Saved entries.
Segment Open
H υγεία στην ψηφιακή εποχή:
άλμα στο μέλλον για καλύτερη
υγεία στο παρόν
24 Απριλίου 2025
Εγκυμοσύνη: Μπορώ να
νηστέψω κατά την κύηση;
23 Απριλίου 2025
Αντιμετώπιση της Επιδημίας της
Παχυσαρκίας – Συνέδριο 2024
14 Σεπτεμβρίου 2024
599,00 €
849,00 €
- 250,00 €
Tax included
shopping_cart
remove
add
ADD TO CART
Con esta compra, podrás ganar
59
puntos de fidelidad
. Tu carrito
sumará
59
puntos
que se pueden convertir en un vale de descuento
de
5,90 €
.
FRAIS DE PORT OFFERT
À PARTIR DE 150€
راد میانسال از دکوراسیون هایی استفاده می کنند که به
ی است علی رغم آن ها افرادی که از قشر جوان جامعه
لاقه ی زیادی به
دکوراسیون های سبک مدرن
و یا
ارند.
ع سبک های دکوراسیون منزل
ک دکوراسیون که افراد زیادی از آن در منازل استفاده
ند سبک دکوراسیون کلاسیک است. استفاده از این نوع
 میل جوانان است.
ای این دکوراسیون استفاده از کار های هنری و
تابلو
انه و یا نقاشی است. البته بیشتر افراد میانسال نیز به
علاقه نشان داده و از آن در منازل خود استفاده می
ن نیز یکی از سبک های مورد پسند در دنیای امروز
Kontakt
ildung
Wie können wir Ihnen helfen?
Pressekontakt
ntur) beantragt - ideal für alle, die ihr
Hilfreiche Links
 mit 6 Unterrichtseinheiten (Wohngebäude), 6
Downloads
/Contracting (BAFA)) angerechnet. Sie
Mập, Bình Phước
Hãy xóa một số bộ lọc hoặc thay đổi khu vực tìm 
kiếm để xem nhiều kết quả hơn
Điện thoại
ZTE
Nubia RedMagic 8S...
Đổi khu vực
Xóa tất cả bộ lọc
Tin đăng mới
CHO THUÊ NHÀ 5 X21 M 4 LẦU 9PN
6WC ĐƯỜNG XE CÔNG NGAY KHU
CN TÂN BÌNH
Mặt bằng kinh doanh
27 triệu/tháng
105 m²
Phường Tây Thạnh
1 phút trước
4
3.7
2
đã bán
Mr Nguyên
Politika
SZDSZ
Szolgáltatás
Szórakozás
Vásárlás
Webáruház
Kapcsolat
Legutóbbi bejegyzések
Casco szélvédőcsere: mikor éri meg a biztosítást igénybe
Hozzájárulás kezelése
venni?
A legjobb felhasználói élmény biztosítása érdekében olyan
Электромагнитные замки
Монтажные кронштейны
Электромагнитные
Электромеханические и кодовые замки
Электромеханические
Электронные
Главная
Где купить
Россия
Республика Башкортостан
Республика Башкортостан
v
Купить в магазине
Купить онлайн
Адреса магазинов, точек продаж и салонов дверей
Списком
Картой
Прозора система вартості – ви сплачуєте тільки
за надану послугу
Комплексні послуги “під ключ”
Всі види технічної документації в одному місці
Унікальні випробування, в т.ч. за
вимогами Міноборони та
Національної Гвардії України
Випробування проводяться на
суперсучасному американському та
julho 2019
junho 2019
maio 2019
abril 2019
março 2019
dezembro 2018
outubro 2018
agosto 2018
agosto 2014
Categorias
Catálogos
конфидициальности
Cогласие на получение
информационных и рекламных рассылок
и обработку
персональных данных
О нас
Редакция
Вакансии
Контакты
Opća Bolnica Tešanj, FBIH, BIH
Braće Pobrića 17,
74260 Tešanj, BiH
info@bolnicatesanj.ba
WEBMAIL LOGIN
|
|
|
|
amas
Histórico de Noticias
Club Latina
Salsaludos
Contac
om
Segment Closed
EXERCISE INSTRUCTIONS.
Your answer should be each line from the entries that includes the string "دکوراسیون".

RESPONSE TO THE TASK.
راد میانسال از دکوراسیون هایی استفاده می کنند که به
دکوراسیون های سبک مدرن
ع سبک های دکوراسیون منزل
ک دکوراسیون که افراد زیادی از آن در منازل استفاده
ند سبک دکوراسیون کلاسیک است. استفاده از این نوع
ای این دکوراسیون استفاده از کار های هنری و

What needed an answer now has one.